Getmaxim's guide to LLM cost tracking makes the operational point that you can't optimize what you can't see. Traditional monitoring wasn't built for token-based pricing — costs vary per request based on input length, output length, model, and cache status. Without per-request attribution at the user, feature, and team level, you're doing cost archaeology after the bill arrives instead of catching waste in real time.

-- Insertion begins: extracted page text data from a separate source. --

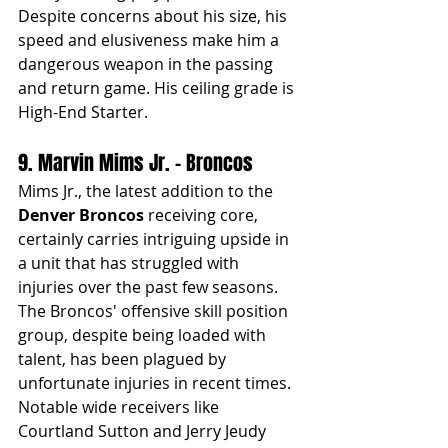
Despite concerns about his size, his 
speed and elusiveness make him a 
dangerous weapon in the passing 
and return game. His ceiling grade is 
High-End Starter.
9. Marvin Mims Jr. - Broncos
Mims Jr., the latest addition to the 
Denver Broncos
 receiving core, 
certainly carries intriguing upside in 
a unit that has struggled with 
injuries over the past few seasons. 
The Broncos' offensive skill position 
group, despite being loaded with 
talent, has been plagued by 
unfortunate injuries in recent times. 
Notable wide receivers like 
Courtland Sutton and Jerry Jeudy 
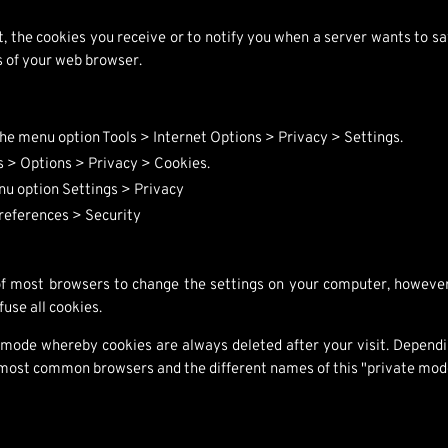
t, the cookies you receive or to notify you when a server wants to 
gs of your web browser.
 the menu option Tools > Internet Options > Privacy > Settings.
ls > Options > Privacy > Cookies.
nu option Settings > Privacy
Preferences > Security
 of most browsers to change the settings on your computer, however
fuse all cookies.
 mode whereby cookies are always deleted after your visit. Depend
he most common browsers and the different names of this "private mod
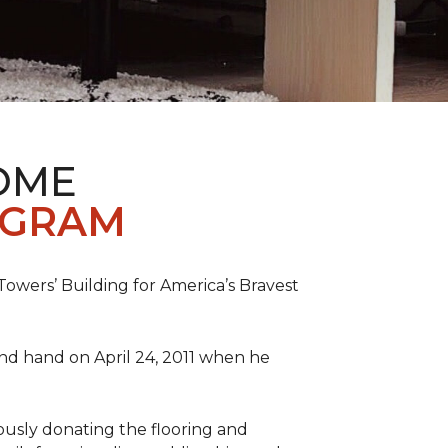
OME
OGRAM
wers’ Building for America’s Bravest
 and hand on April 24, 2011 when he
ously donating the flooring and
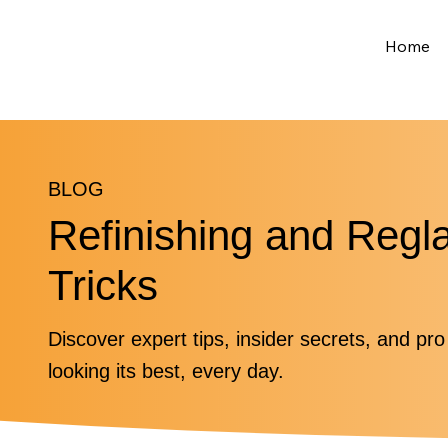
Home
BLOG
Refinishing and Regl
Tricks
Discover expert tips, insider secrets, and pr
looking its best, every day.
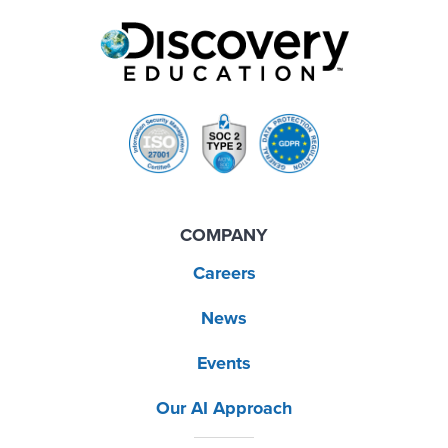
COMPANY
Careers
News
Events
Our AI Approach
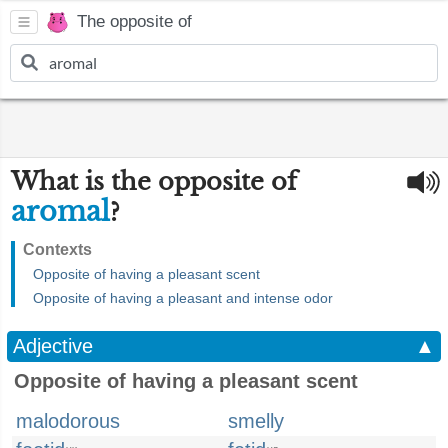
The opposite of
What is the opposite of
aromal
?
Contexts
Opposite of having a pleasant scent
Opposite of having a pleasant and intense odor
Adjective
▲
Opposite of having a pleasant scent
malodorous
smelly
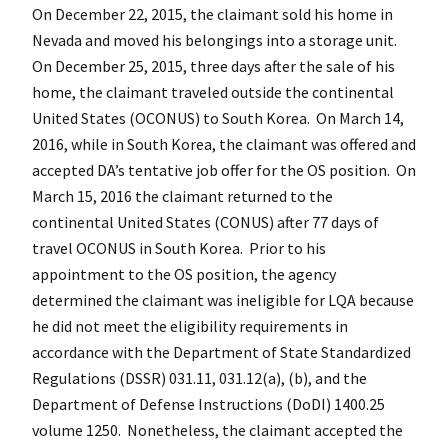
On December 22, 2015, the claimant sold his home in
Nevada and moved his belongings into a storage unit.
On December 25, 2015, three days after the sale of his
home, the claimant traveled outside the continental
United States (OCONUS) to South Korea. On March 14,
2016, while in South Korea, the claimant was offered and
accepted DA’s tentative job offer for the OS position. On
March 15, 2016 the claimant returned to the
continental United States (CONUS) after 77 days of
travel OCONUS in South Korea. Prior to his
appointment to the OS position, the agency
determined the claimant was ineligible for LQA because
he did not meet the eligibility requirements in
accordance with the Department of State Standardized
Regulations (DSSR) 031.11, 031.12(a), (b), and the
Department of Defense Instructions (DoDI) 1400.25
volume 1250. Nonetheless, the claimant accepted the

The Discipline That's Actually Missing
Sam Altman acknowledged at a recent enterprise event that AI costs went from a non-issue to "a huge issue" in the span of a few months. Uber reportedly set token caps after its COO said spending was becoming harder to justify. Amazon shut down its internal token leaderboard. These are not small-team problems anymore.
The teams that get this right aren't doing anything exotic. They're treating token spend the way they treat database query costs: instrument everything, attribute costs to features, set budgets with enforcement (not just alerts), and review the breakdown in the same meeting where you review latency and error rates.
The $47,000 overage that one engineering team discovered in their April architecture review wasn't a billing surprise. It was a visibility failure. Nobody could explain which team, which feature, or which developer burned the most tokens. The logs existed. The attribution didn't.
Token debt compounds exactly like technical debt. The teams paying the least aren't using cheaper models — they're the ones who built the instrumentation before the bill got interesting.